Water resources and management over the western United States are heavily impacted by both local climate variability and the teleconnected responses of precipitation to the El Niño-Southern Oscillation (ENSO) and Pacific decadal oscillation (PDO). In this work, regional precipitation patterns over the western United States and linkages to ENSO and the PDO are analyzed using output from a Community Climate System Model version 4 (CCSM4) preindustrial control run and observations, with emphasis on extreme precipitation events. CCSM4 produces realistic zonal gradients in precipitation intensity and duration over the western United States, with higher values on the windward side of the Cascade Mountains and Sierra Nevada and lower values on the leeward. Compared to its predecessor CCSM3, CCSM4 shows an improved teleconnected signal of both ENSO and the PDO to large-scale circulation patterns over the Pacific-North America region and also to the spatial pattern and other aspects of western U.S. precipitation.
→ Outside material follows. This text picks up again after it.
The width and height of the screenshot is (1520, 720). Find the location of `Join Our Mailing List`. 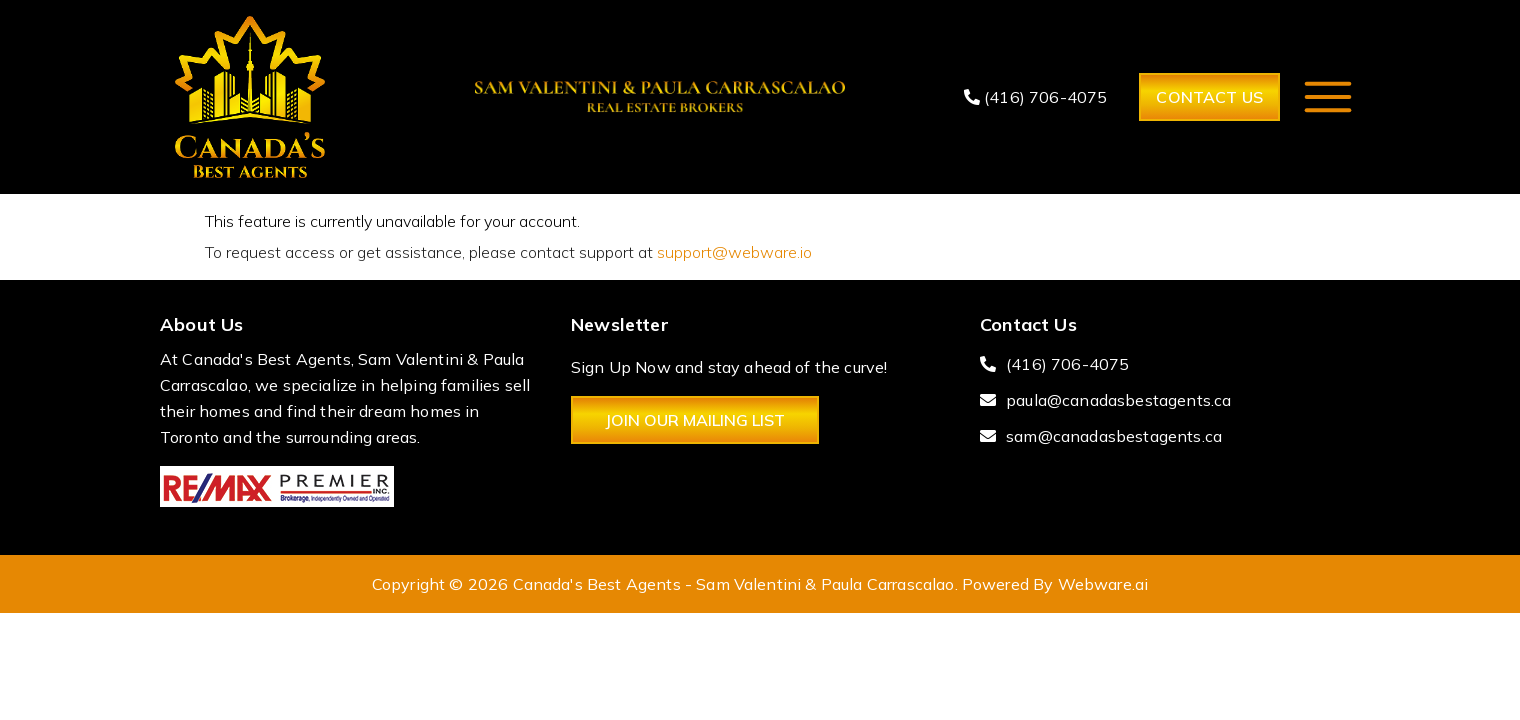

Join Our Mailing List is located at coordinates (695, 420).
The so-called drizzle problem persists in CCSM4 but is significantly improved compared to CCSM3. In particular, it is found that CCSM4 has substantially less precipitation duration bias than is present in CCSM3. Both the overall and extreme intensity of wintertime precipitation over the western United States show statistically significant linkages with ENSO and PDO in CCSM4. This analysis provides a basis for future studies using greenhouse gas (GHG)-forced CCSM4 runs.